Joe Harper was the boy me and Tom run away with to Jackson’s Island to live the pirate life, and we thought back on that a while. Tom says he still had some cutlesses and a pirate flag that he borrowed from a museum, thinking he might give up the West some day and go to sea like a pirate, and says maybe we could do that together. I says great, let’s go. Jackson’s Island was where I learnt both him and Joe to smoke. It made them dog-sick, and that give me a laugh. But I showed them other things, too. They didn’t know nothing about living in the rough, just like I didn’t know nothing about school and church and all them sivilizing concerns. I done most a the work, but it warn’t LIKE work. I was Finn the Red-Handed, and I ain’t never been happier. Joe and Tom they was running away from home, but I didn’t have no home to run from and none to go back to. I was at home right there on Jackson’s Island. They was looking for buried treasure.
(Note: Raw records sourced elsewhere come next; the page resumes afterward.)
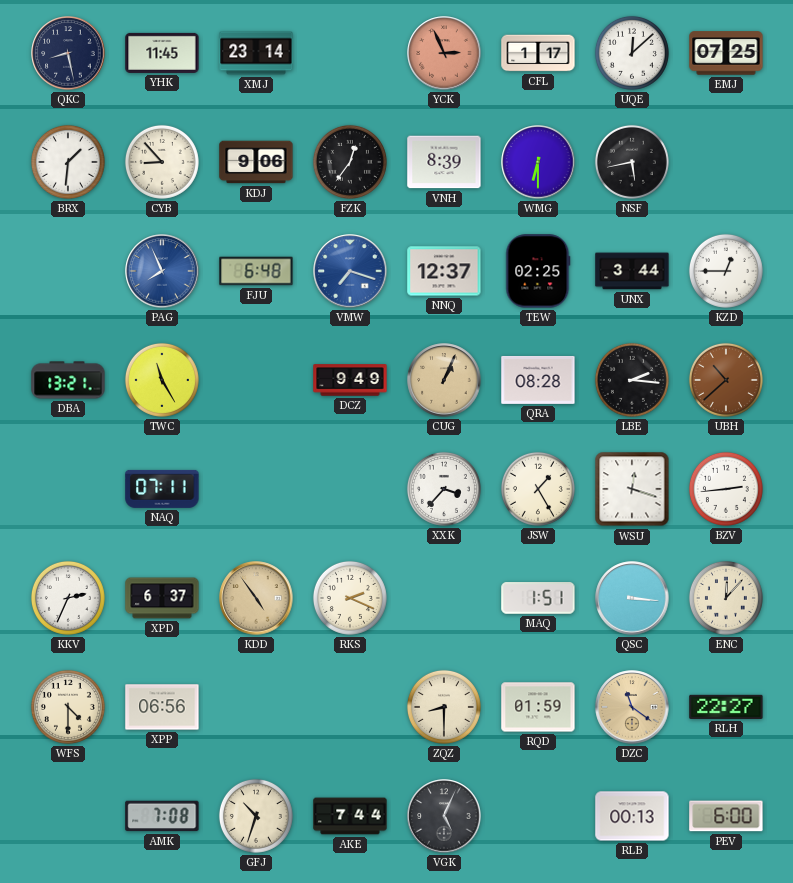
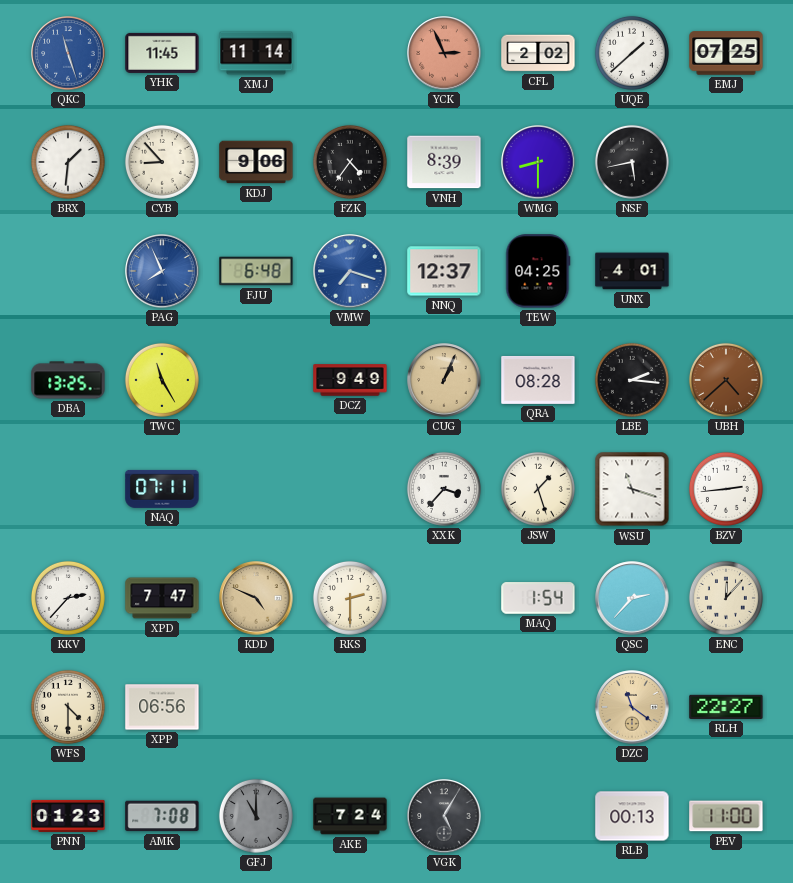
QKC: 8:28 -> 11:27
QKC dial: navy -> blue
XMJ: 23:14 -> 11:14
CFL: 1:17 -> 2:02
UQE: 12:08 -> 1:38
FZK: 12:36 -> 4:36
WMG: 6:30 -> 8:30
TEW: 02:25 -> 04:25
UNX: 3:44 -> 4:01
KZD: 12:45 -> none
DBA: 13:21 -> 13:25
UBH: 10:38 -> 4:38
JSW: 1:25 -> 1:27
WSU: 12:18 -> 11:18
KKV: 2:34 -> 2:37
XPD: 6:37 -> 7:47
KDD: 4:54 -> 4:49
RKS: 2:19 -> 2:30
MAQ: 1:51 -> 1:54
QSC: 3:16 -> 2:37
ZQZ: 8:30 -> none
RQD: 01:59 -> none
PNN: none -> 01:23
GFJ: 10:33 -> 11:00
GFJ dial: cream -> grey
AKE: 7:44 -> 7:24
VGK: 5:04 -> 5:05
PEV: 6:00 -> 11:00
For me, the treasure was out a-front of our faces, plain as sun and water. I took a swallow a Tom’s whisky in memory of it and of old Joe Harper. And of Dan Harper, too.
Our stories was all mostly sorrowful ones about old pals dying and I didn’t know if I should tell him about Ben Rogers getting his skull clove in for chasing after a little Cherokee girl. But I did, and Tom he says, “Good for old Ben. Way a chap OUGHT to go, not in some stinking war. I hope he done the little heathen’s privates some serious damage before they massacred him, so’s he never died in vain.” I was going to say what we was doing in the Cherokee Nation in the first place, and about how famous the Missouri Kid’s bandit gang was because I promised Ben I would, but Tom blowed a lungful a seegar smoke up at the tent roof and says, “Ever smoke opyum, Huck?”
“I don’t know. Maybe. I had a Chinese lady friend who give me something for my pipe that was mighty relaxing.”
“That was probably it. I mostly only lay with white women as a rule, but one night in Tucson I ain’t got no choice. Half the girls was sick, the other half was already bought and bouncing, and all that was left in the crib was a scrawny old Chinese granny, who was maybe a hundred years old. She drugged me with opyum and sent me down what she says was eight folding paths to heck-stasy. The opyum left a body feeling dead with its spirit floating over it. I was scared, not having no control over whatever was happening next, and sometimes what she done hurt like blazes, but in the end it was most amazing. I ain’t even reached the fourth folding, when I’m geysering like old Yallerstone. She says she learnt the trick from Confusion. Was it like that for you?”
“No, Nookie was more interested in giving me baths.” Even then, laying there in Tom’s tent, I could feel her spidery hands on me. “She spent a considerable time at it and when I asked her what she was doing, she says she was muddytating.”
“Muddytating on what?”
“On my backside, mainly.”
“Hah! Is that all you done?”
“No, but it’s what I most remember.” I also seemed to hear her screams when the bad man come back and grabbed her away. I never actully heard them, I was guiding emigrants out on the trail, I only seen the ruins afterwards, but still they ha’nted me, and they was ha’nting me now.
There warn’t many girls and women in my life. Mostly, I ducked and run. It’s what I told Tom to do, too, but he didn’t pay me no heed. He up and married one. I took another swallow and passed the bottle over and asked about her, and he says Becky wanted babies, so he left her back in St. Pete, doing that. “I got things to do in this world so long’s I’m in it, Huck. Ain’t got time for family. Don’t believe in it. Ain’t it funny how people think they’re creating up something new, when all they’re making is more miserable copies of themselves?”
“You just a copy?”
“Hope not, but I can’t say. I never knowed my pa and my ma died young. I allow I mostly made myself. I surely ain’t no copy of Aunt Polly!”
We laughed, thinking about his crotchety old Aunt Polly, and the way she’d grab a body by the ear and crack his head with her thimble, though I was also thinking about Eeteh and whatever happened to him when I run the wrong way this morning. Nobody never mentioned him nor the horses all day, so I could hope he was still alive and I might find him again. I so wanted him and Tom to be friends, but Tom still thought about Eeteh’s people like he thought about Injun Joe.